🤖 AI Summary
This study addresses the challenge of automatically evaluating large language models in political question-answering scenarios, where assessments must jointly consider factual correctness, response clarity, and evasion detection. The impact of prompt design on such high-level semantic tasks remains underexplored. Leveraging the CLARITY dataset from SemEval 2026, this work presents the first systematic evaluation of different prompting strategies—namely zero-shot prompting, chain-of-thought, and few-shot chain-of-thought—on GPT-3.5 and GPT-5.2 for clarity scoring and topic detection. Results show that GPT-5.2 achieves a clarity prediction accuracy of 63% under few-shot chain-of-thought prompting, up from 56%, and reaches 74% accuracy in topic identification. Evasion detection remains challenging, with peak performance at 34% and substantial difficulties in fine-grained category discrimination. The findings highlight both the efficacy and limitations of structured prompting in complex semantic evaluation tasks.
📝 Abstract
Automatic evaluation of large language model (LLM) responses requires not only factual correctness but also clarity, particularly in political question-answering. While recent datasets provide human annotations for clarity and evasion, the impact of prompt design on automatic clarity evaluation remains underexplored. In this paper, we study prompt-based clarity evaluation using the CLARITY dataset from the SemEval 2026 shared task. We compare a GPT-3.5 baseline provided with the dataset against GPT-5.2 evaluated under three prompting strategies: simple prompting, chain-of-thought prompting, and chain-of-thought with few-shot examples. Model predictions are evaluated against human annotations using accuracy and class-wise metrics for clarity and evasion, along with hierarchical exact match.
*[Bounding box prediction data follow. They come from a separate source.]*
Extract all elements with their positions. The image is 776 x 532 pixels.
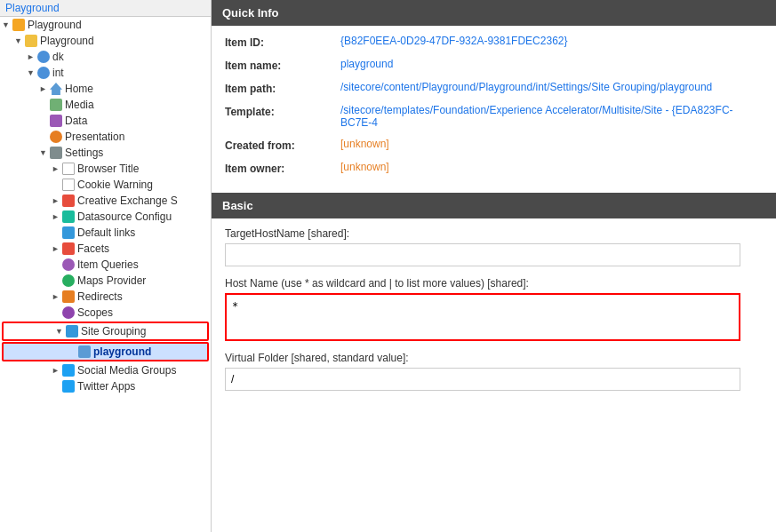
tree-arrow[interactable]: ▼ — [14, 36, 25, 45]
tree-item-redirects[interactable]: ►Redirects — [0, 289, 211, 305]
twitter-icon — [62, 380, 75, 393]
basic-field-label: Host Name (use * as wildcard and | to li… — [225, 277, 763, 290]
tree-label: Settings — [65, 147, 103, 159]
tree-panel: Playground ▼Playground▼Playground►dk▼int… — [0, 0, 212, 532]
tree-arrow[interactable]: ► — [52, 196, 62, 205]
quick-info-body: Item ID:{B82F0EEA-0D29-47DF-932A-9381FDE… — [212, 26, 776, 193]
tree-item-presentation[interactable]: Presentation — [0, 129, 211, 145]
tree-arrow[interactable]: ▼ — [2, 20, 12, 29]
tree-item-int[interactable]: ▼int — [0, 65, 211, 81]
tree-label: int — [52, 67, 64, 79]
field-label: Template: — [225, 104, 340, 118]
globe-icon — [37, 51, 50, 63]
tree-item-creative-exchange[interactable]: ►Creative Exchange S — [0, 193, 211, 209]
tree-label: Facets — [77, 242, 109, 255]
basic-field-label: Virtual Folder [shared, standard value]: — [225, 352, 763, 364]
tree-arrow[interactable]: ► — [52, 292, 62, 301]
tree-arrow[interactable]: ▼ — [39, 148, 50, 157]
tree-item-site-grouping[interactable]: ▼Site Grouping — [4, 323, 207, 339]
scopes-icon — [62, 306, 75, 319]
tree-arrow[interactable]: ► — [52, 366, 62, 375]
field-row: Created from:[unknown] — [225, 138, 763, 152]
datasource-icon — [62, 210, 75, 223]
tree-item-default-links[interactable]: Default links — [0, 225, 211, 241]
basic-field-input[interactable] — [225, 368, 740, 391]
links-icon — [62, 226, 75, 239]
quick-info-header: Quick Info — [212, 0, 776, 26]
tree-label: Home — [65, 83, 93, 95]
field-label: Item ID: — [225, 35, 340, 49]
tree-label: Social Media Groups — [77, 364, 176, 377]
tree-label: Playground — [28, 19, 82, 31]
tree-label: Media — [65, 99, 94, 111]
page-icon — [62, 179, 75, 191]
tree-label: Playground — [40, 35, 94, 47]
tree-label: Browser Title — [77, 163, 139, 175]
tree-label: Item Queries — [77, 258, 139, 271]
tree-item-datasource[interactable]: ►Datasource Configu — [0, 209, 211, 225]
presentation-icon — [50, 131, 62, 143]
field-value: {B82F0EEA-0D29-47DF-932A-9381FDEC2362} — [340, 35, 763, 47]
tree-item-cookie-warning[interactable]: Cookie Warning — [0, 177, 211, 193]
tree-arrow[interactable]: ► — [52, 164, 62, 173]
field-row: Item ID:{B82F0EEA-0D29-47DF-932A-9381FDE… — [225, 35, 763, 49]
tree-label: Maps Provider — [77, 274, 146, 287]
tree-item-dk[interactable]: ►dk — [0, 49, 211, 65]
tree-item-item-queries[interactable]: Item Queries — [0, 257, 211, 273]
tree-item-home[interactable]: ►Home — [0, 81, 211, 97]
tree-arrow[interactable]: ► — [52, 244, 62, 253]
data-icon — [50, 115, 62, 127]
basic-field-block: Host Name (use * as wildcard and | to li… — [225, 277, 763, 341]
field-value: /sitecore/templates/Foundation/Experienc… — [340, 104, 763, 129]
tree-arrow[interactable]: ► — [39, 84, 50, 93]
root-icon — [12, 19, 25, 31]
tree-label: Creative Exchange S — [77, 195, 178, 207]
query-icon — [62, 258, 75, 271]
tree-label: Redirects — [77, 290, 123, 303]
tree-item-social-media[interactable]: ►Social Media Groups — [0, 362, 211, 378]
field-value: [unknown] — [340, 138, 763, 150]
facets-icon — [62, 242, 75, 255]
folder-icon — [25, 35, 37, 47]
tree-arrow[interactable]: ► — [27, 52, 37, 61]
social-icon — [62, 364, 75, 377]
tree-item-browser-title[interactable]: ►Browser Title — [0, 161, 211, 177]
tree-arrow[interactable]: ► — [52, 212, 62, 221]
field-value: [unknown] — [340, 161, 763, 173]
page-icon — [62, 163, 75, 175]
tree-item-media[interactable]: Media — [0, 97, 211, 113]
field-label: Item owner: — [225, 161, 340, 175]
tree-item-twitter-apps[interactable]: Twitter Apps — [0, 378, 211, 394]
tree-item-playground-folder[interactable]: ▼Playground — [0, 33, 211, 49]
tree-item-maps-provider[interactable]: Maps Provider — [0, 273, 211, 289]
basic-field-input[interactable] — [225, 243, 740, 266]
tree-item-playground-item[interactable]: playground — [4, 344, 207, 360]
tree-label: Twitter Apps — [77, 380, 135, 393]
tree-item-settings[interactable]: ▼Settings — [0, 145, 211, 161]
tree-item-scopes[interactable]: Scopes — [0, 305, 211, 321]
quick-info-fields: Item ID:{B82F0EEA-0D29-47DF-932A-9381FDE… — [225, 35, 763, 175]
tree-arrow[interactable]: ▼ — [27, 68, 37, 77]
tree-item-facets[interactable]: ►Facets — [0, 241, 211, 257]
breadcrumb-playground[interactable]: Playground — [5, 2, 60, 14]
tree-label: Cookie Warning — [77, 179, 153, 191]
field-row: Item owner:[unknown] — [225, 161, 763, 175]
basic-field-label: TargetHostName [shared]: — [225, 227, 763, 240]
tree-item-root-playground[interactable]: ▼Playground — [0, 17, 211, 33]
tree-arrow[interactable]: ▼ — [55, 327, 66, 336]
basic-field-block: Virtual Folder [shared, standard value]: — [225, 352, 763, 391]
field-row: Item path:/sitecore/content/Playground/P… — [225, 81, 763, 95]
host-name-input[interactable]: * — [225, 293, 740, 341]
tree-item-data[interactable]: Data — [0, 113, 211, 129]
tree-label: Scopes — [77, 306, 113, 319]
field-value: playground — [340, 58, 763, 70]
field-row: Template:/sitecore/templates/Foundation/… — [225, 104, 763, 129]
media-icon — [50, 99, 62, 111]
tree-container: ▼Playground▼Playground►dk▼int►HomeMediaD… — [0, 17, 211, 394]
globe-icon — [37, 67, 50, 79]
content-panel: Quick Info Item ID:{B82F0EEA-0D29-47DF-9… — [212, 0, 776, 532]
basic-fields: TargetHostName [shared]:Host Name (use *… — [225, 227, 763, 391]
basic-body: TargetHostName [shared]:Host Name (use *… — [212, 218, 776, 410]
field-label: Item path: — [225, 81, 340, 95]
playground-item-icon — [78, 345, 91, 358]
Results show that GPT-5.2 consistently outperforms the GPT-3.5 baseline on clarity prediction, with accuracy improving from 56 percent to 63 percent under chain-of-thought with few-shot prompting. Chain-of-thought prompting yields the highest evasion accuracy at 34 percent, though improvements are less stable across fine-grained evasion categories. We further evaluate topic identification and find that reasoning-based prompting improves accuracy from 60 percent to 74 percent relative to human annotations. Overall, our findings indicate that prompt design reliably improves high-level clarity evaluation, while fine-grained evasion and topic detection remain challenging despite structured reasoning prompts.